I grew up believing that human life would be extinguished by nuclear weapons. When I say “believing,” I don’t mean it was a scary possibility; I mean I truly thought it would happen.
My childhood took place with the presumption of mass destruction in the background. I can remember the television advertisements that the British government ran in the early 1980s, telling us what to do in the event of an atomic attack. A few leftists complained that Margaret Thatcher was using the Cold War for domestic political advantage, but I don’t recall anyone arguing that the scenario was intrinsically unlikely.
The mushroom cloud was a familiar icon in those days. We’d see it on book covers and cassettes and comics. Nuclear apocalypse was a staple of popular culture: “Judge Dredd,” “Star Trek,” “Planet of the Apes.”
Popular culture was following the intellectual lead of the previous generation. Albert Einstein, C.P. Snow and Carl Sagan, among others, had proclaimed nuclear extirpation to be likely.
Here’s a curious thing, though. As nuclear weapons proliferate, and their use becomes objectively more probable than in the past, our attention has wandered. We can, it seems, handle only one cataclysmic scenario at a time. Global warming has taken over as our catastrophe of choice. Nuclear war? Meh.
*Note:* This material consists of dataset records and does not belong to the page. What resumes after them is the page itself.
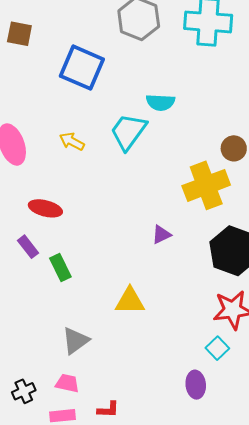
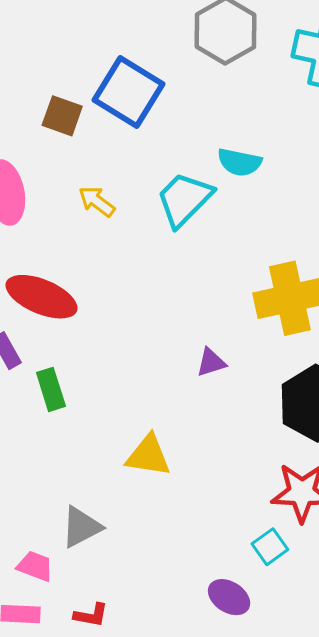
brown square: (19, 34) -> (62, 116), moved
red ellipse: (45, 208) -> (41, 297), size x1.4
gray triangle: (75, 341) -> (81, 527), moved
purple ellipse: (196, 385) -> (229, 597), turned -60

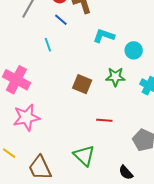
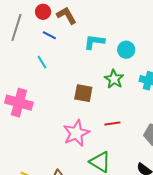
green star: (115, 77) -> (114, 79), turned -30
pink star: (26, 117) -> (76, 133), moved

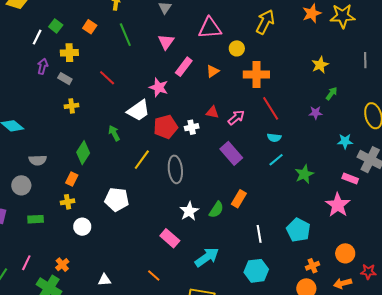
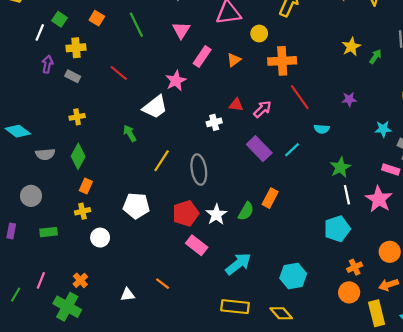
pink star: (159, 87) -> (176, 81), turned 30
green arrow: (332, 93) -> (375, 57), moved
yellow cross: (72, 106) -> (77, 117), moved
red pentagon: (166, 127) -> (186, 213), moved
cyan semicircle: (274, 138) -> (322, 129), moved
green diamond: (83, 153) -> (78, 156), moved
gray semicircle: (38, 160) -> (45, 154), moved
cyan line: (276, 160) -> (292, 150), moved
cyan pentagon: (298, 230) -> (337, 229), turned 30
white line: (259, 234) -> (347, 195), moved
orange line: (154, 275) -> (163, 284), moved

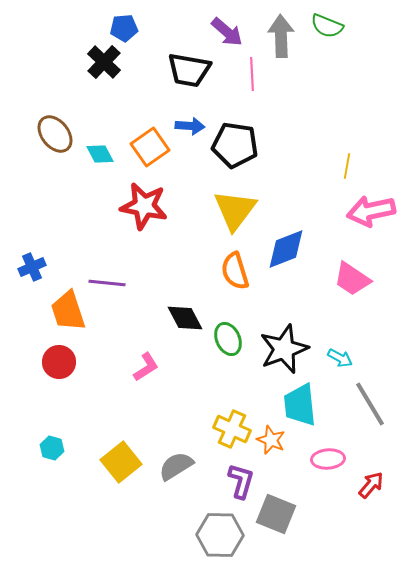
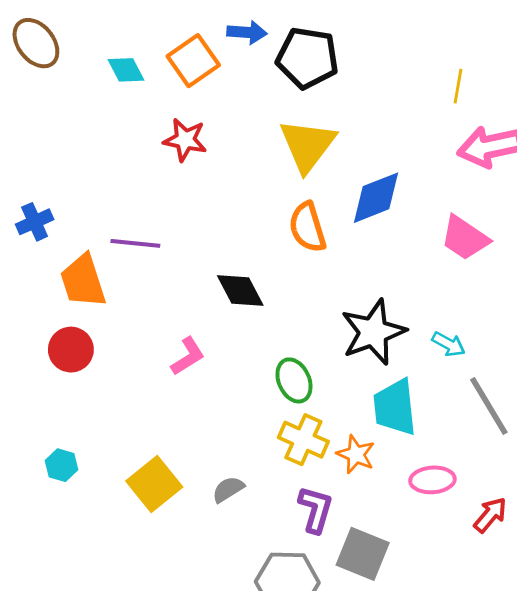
brown ellipse: (55, 134) -> (36, 43), moved
red star: (144, 206) -> (185, 140), size x0.7
green ellipse: (228, 339) -> (294, 380), moved
gray semicircle: (176, 466) -> (228, 489), size x0.7

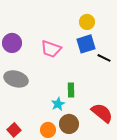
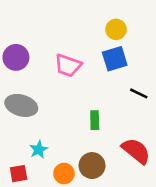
black line: (104, 58) -> (139, 93), moved
cyan star: (58, 104) -> (39, 150), moved
red square: (14, 130) -> (19, 174), turned 32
The change is especially striking in Europe which, unlike the United States, is at least partially within the reach of Iranian missiles. You would think that Europeans would be earnestly debating the details of the recent deal: Does the likelihood of the ayatollahs putting their nuclear ambitions aside outweigh the possibility of Iran, as Benjamin Netanyahu keeps putting it, legally acquiring a nuclear capacity?
I can see a case either way, to be honest. But hardly anyone on my side of the Atlantic is having the argument at all. In the U.S., the merits of the deal are being keenly debated; but Europe seems to have withdrawn from the conversation.
My 13-year-old daughter just finished Nevil Shute’s classic novel On the Beach, published in 1957 and set in a post-nuclear 1963. When I asked her what she got from the story, she talked about the ways the characters dealt with their impending deaths. But the whole fallout sickness thing? That was just something people used to worry about in a different epoch.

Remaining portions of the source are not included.